═════ Dataset records ═════
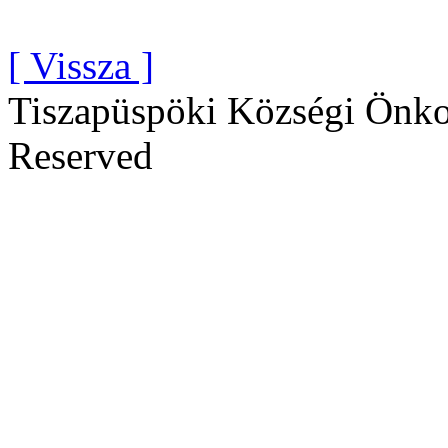
[ Vissza ]
Tiszapüspöki Községi Önko
Reserved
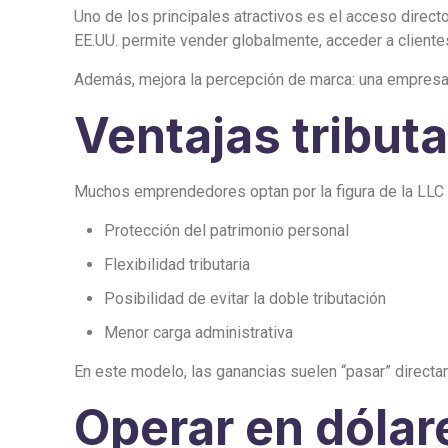
Uno de los principales atractivos es el acceso dire
EE.UU. permite vender globalmente, acceder a cliente
Además, mejora la percepción de marca: una empresa c
Ventajas tributa
Muchos emprendedores optan por la figura de la LLC (
Protección del patrimonio personal
Flexibilidad tributaria
Posibilidad de evitar la doble tributación
Menor carga administrativa
En este modelo, las ganancias suelen “pasar” direct
Operar en dólar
═════
- Task prompt
Skip the pictures and reproduce all remaining entries exactly.

- Response below
[ Vissza ]
Tiszapüspöki Községi Önko
Reserved
Uno de los principales atractivos es el acceso dire
EE.UU. permite vender globalmente, acceder a cliente
Además, mejora la percepción de marca: una empresa c
Ventajas tributa
Muchos emprendedores optan por la figura de la LLC (
Protección del patrimonio personal
Flexibilidad tributaria
Posibilidad de evitar la doble tributación
Menor carga administrativa
En este modelo, las ganancias suelen “pasar” direct
Operar en dólar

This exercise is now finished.